15 lat służy społeczeństwu
Ma 37 lat, skończył raciborskie Kolegium Nauczycielskie, od 15 lat pracuje jako strażnik miejski. Andrzej Szewczyk przez wszystkie lata służby patrolował ulice naszego miasta, od 2 sierpnia zasiadł za biurkiem. Prezydent powierzył mu pełnienie obowiązków zastępy komendanta straży miejskiej.
Odkąd Andrzej Migus objął fotel dyrektorski w Miejskim Zarządzie Budynków, pełnione przez niego obowiązki komendanta straży miejskiej przejął dotychczasowy zastępca, Wiesław Buczyński. Zyskał on zaufanie prezydenta Mirosława Lenka i powierzono mu to stanowisko na czas nieokreślony. Ktoś jednak musiał go zastępować.
Nazwisko nowego zastępcy komendanta strażnicy poznali 2 sierpnia. Jest nim 37-letni Andrzej Szewczyk. Absolwent raciborskiego Kolegium Nauczycielskiego o kierunku resocjalizacja z wychowaniem fizycznym. Ma żonę i dwie córeczki, 3,5- i 6- letnią. Od urodzenia mieszka w Raciborzu.
Funkcjonariusz swoją pracę wykonuje od 15 lat.
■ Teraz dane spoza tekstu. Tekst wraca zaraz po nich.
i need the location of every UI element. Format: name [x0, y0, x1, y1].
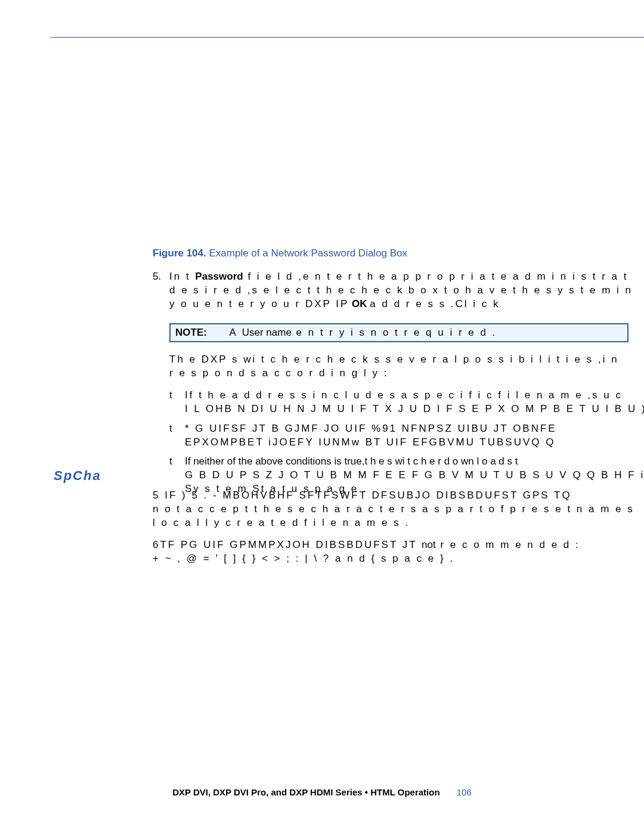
note-a: A: [230, 327, 242, 338]
sp2-l1a: 6TF PG UIF GPMMPXJOH DIBSBDUFST JT: [153, 539, 422, 550]
bullet-body: If t h e a d d r e s s i n c l u d e s a…: [185, 389, 644, 416]
section-heading-special-characters: SpCha: [54, 468, 101, 484]
step-5: 5. In t Password f i e l d ,e n t e r t …: [153, 270, 644, 311]
step5-line3a: y o u e n t e r y o u r DXP IP: [169, 298, 349, 309]
ok-label: OK: [352, 298, 367, 309]
b3-l1: If neither of the above conditions is tr…: [185, 456, 518, 467]
step-number: 5.: [153, 270, 169, 311]
sp1-l1: 5 IF ) 5 . - MBOHVBHF SFTFSWFT DFSUBJO D…: [153, 490, 572, 501]
note-label: NOTE:: [175, 327, 207, 338]
step-body: In t Password f i e l d ,e n t e r t h e…: [169, 270, 644, 311]
footer-title: DXP DVI, DXP DVI Pro, and DXP HDMI Serie…: [172, 787, 439, 797]
password-label: Password: [195, 271, 243, 282]
special-characters-block: 5 IF ) 5 . - MBOHVBHF SFTFSWFT DFSUBJO D…: [153, 489, 644, 574]
figure-number: Figure 104.: [153, 247, 206, 259]
sp1-l2: n o t a c c e p t t h e s e c h a r a c …: [153, 503, 634, 515]
note-box: NOTE: A User name e n t r y i s n o t r …: [169, 323, 628, 342]
note-b: e n t r y i s n o t r e q u i r e d .: [292, 327, 497, 338]
b3-l2: G B D U P S Z J O T U B M M F E E F G B …: [185, 469, 644, 481]
sp-para-2: 6TF PG UIF GPMMPXJOH DIBSBDUFST JT not r…: [153, 538, 644, 566]
step5-text-b: f i e l d ,e n t e r t h e a p p r o p r…: [243, 271, 628, 282]
step5-line3b: a d d r e s s .Cl i c k: [370, 298, 500, 309]
pcheck-l2: r e s p o n d s a c c o r d i n g l y :: [169, 367, 388, 379]
bullet-mark: t: [169, 389, 185, 416]
not-label: not: [422, 539, 436, 550]
b1-l2: I L OHB N DI U H N J M U I F T X J U D I…: [185, 403, 644, 414]
main-content: Figure 104. Example of a Network Passwor…: [153, 60, 644, 504]
bullet-1: t If t h e a d d r e s s i n c l u d e s…: [169, 389, 644, 416]
figure-caption: Figure 104. Example of a Network Passwor…: [153, 247, 644, 259]
figure-title: Example of a Network Password Dialog Box: [206, 247, 407, 259]
top-rule: [50, 37, 644, 38]
step5-line2: d e s i r e d ,s e l e c t t h e c h e c…: [169, 284, 633, 296]
bullet-2: t * G UIFSF JT B GJMF JO UIF %91 NFNPSZ …: [169, 422, 644, 450]
footer-page-number: 106: [457, 787, 472, 797]
paragraph-check: Th e DXP s wi t c h e r c h e c k s s e …: [169, 353, 644, 380]
sp1-l3: l o c a l l y c r e a t e d f i l e n a …: [153, 517, 410, 528]
step5-text-a: In t: [169, 271, 195, 282]
sp-para-1: 5 IF ) 5 . - MBOHVBHF SFTFSWFT DFSUBJO D…: [153, 489, 644, 530]
bullet-body: * G UIFSF JT B GJMF JO UIF %91 NFNPSZ UI…: [185, 422, 557, 450]
bullet-list: t If t h e a d d r e s s i n c l u d e s…: [169, 389, 644, 497]
sp2-l1b: r e c o m m e n d e d :: [440, 539, 580, 550]
sp2-l2: + ~ , @ = ' [ ] { } < > ; : | \ ? a n d …: [153, 553, 454, 564]
b1-l1: If t h e a d d r e s s i n c l u d e s a…: [185, 389, 623, 401]
bullet-mark: t: [169, 422, 185, 450]
b2-l1: * G UIFSF JT B GJMF JO UIF %91 NFNPSZ UI…: [185, 423, 557, 434]
pcheck-l1: Th e DXP s wi t c h e r c h e c k s s e …: [169, 354, 619, 365]
user-name-label: User name: [242, 327, 292, 338]
page-footer: DXP DVI, DXP DVI Pro, and DXP HDMI Serie…: [0, 787, 644, 797]
b2-l2: EPXOMPBET iJOEFY IUNMw BT UIF EFGBVMU TU…: [185, 436, 555, 448]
Cieszy się dużym szacunkiem i sympatią kolegów z pracy. Dotąd patrolował ulice naszego miasta. – Mój rewir to tereny ul. Skłodowskiej, Polnej i Pomnikowej – mówi Andrzej Szewczyk, pełniący obowiązki zastępcy komendanta straży miejskiej.
Praca, jaką wykonuje, daje mu wiele satysfakcji. – Nie ma w niej monotonności, a co za tym idzie, nie zdążę się w niej nudzić. Ciągle poznaję coś nowego, a tym samym ciągle czegoś się uczę – mówi nowy zastępca komendanta. Przez wszystkie lata pracy Szewczyk ma za sobą niemałe sukcesy. Choć nie lubi się chwalić, udało nam się namówić nowego zastępcę na chwilę wspomnień.
– To było jakieś dwa lata temu. Przypadkowo, podczas wspólnego patrolu z policjantką, udało nam się ująć mężczyznę, który przez długi czas poszukiwany był listem gończym. Podejrzewano go o dokonanie rozboju. Ukrywał się w Holandii. Kiedy go zatrzymaliśmy posiadał przy sobie narkotyki – opowiada o swojej służbie Szewczyk. Innym razem strażnikowi udało się złapać młodych złodziei. – Przechodziłem akurat obok baru Ekspres, z wnętrza dobiegały krzyki barmanki: Łapcie ich, to złodzieje! Nie zastanawiałem się długo, podbiegłem zapytałem, kogo? Przestraszona kobieta wskazała dwóch młodych mężczyzn – relacjonuje strażnik. Po chwili złodzieje byli już w rękach funkcjonariusza. Jak się szybko okazało, byli to wychowankowie raciborskiego poprawczaka, wypuszczono ich akurat na przepustkę. – Pili piwo w barze. Wykorzystali nieuwagę barmanki i kiedy ona wyszła na zaplecze, wykradli pieniądze z kasy – dodaje Andrzej Szewczyk. Ponadto funkcjonariusz pomagał przy powodzi zarówno w 1997 roku, jaki i przy zagrożeniu powodziowym w maju tego roku.
Zdradził nam, że jako pełniący obowiązki zastępcy komendanta będzie dążył do rozbudowania stanu osobowego straży. – Mamy naprawdę duży obszar do patrolowania. Jest to nie tylko Racibórz, ale i Kornowac oraz Krzyżanowice. Obecnie jest nas za mało, żeby być wszędzie tam, gdzie jesteśmy faktycznie potrzebni – zauważa nowy zastępca. Szewczyk dodał również, że wspólnie z jego przełożonym Wiesławem Buczyńskim, będą przekonywali prezydenta, aby zakupił nowe samochody.